TASK ITEM:
Reproduce only this range: the line holding "Segment: right lung" through the last line of the data below, both included, exactly, with no pictures.

DATA SUPPLIED:
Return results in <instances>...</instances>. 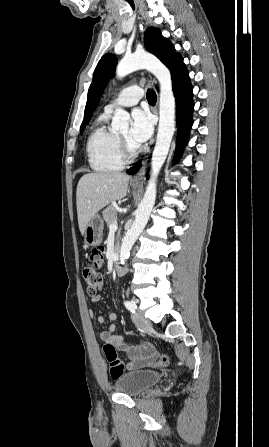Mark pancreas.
Listing matches in <instances>:
<instances>
[{"label": "pancreas", "mask_w": 269, "mask_h": 447, "mask_svg": "<svg viewBox=\"0 0 269 447\" xmlns=\"http://www.w3.org/2000/svg\"><path fill=\"white\" fill-rule=\"evenodd\" d=\"M117 216V210L114 208V206H108L106 210L103 212V218L107 224V227H109L110 224H113L114 220H116Z\"/></svg>", "instance_id": "obj_1"}]
</instances>
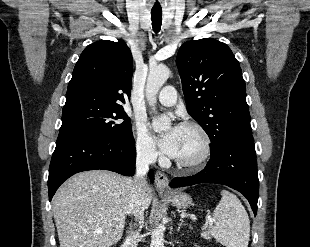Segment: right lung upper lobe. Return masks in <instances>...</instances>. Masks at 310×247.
<instances>
[{
    "instance_id": "obj_1",
    "label": "right lung upper lobe",
    "mask_w": 310,
    "mask_h": 247,
    "mask_svg": "<svg viewBox=\"0 0 310 247\" xmlns=\"http://www.w3.org/2000/svg\"><path fill=\"white\" fill-rule=\"evenodd\" d=\"M132 76V54L125 42H94L75 65L63 110L78 106L123 108L130 99Z\"/></svg>"
}]
</instances>
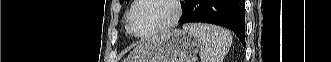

WRITTEN RESPONSE:
Segment: right lung upper lobe. Return masks in <instances>...</instances>. Masks at 310×247.
<instances>
[{
    "instance_id": "obj_1",
    "label": "right lung upper lobe",
    "mask_w": 310,
    "mask_h": 247,
    "mask_svg": "<svg viewBox=\"0 0 310 247\" xmlns=\"http://www.w3.org/2000/svg\"><path fill=\"white\" fill-rule=\"evenodd\" d=\"M132 76V54L125 42H94L75 65L63 110L78 106L123 108L130 99Z\"/></svg>"
}]
</instances>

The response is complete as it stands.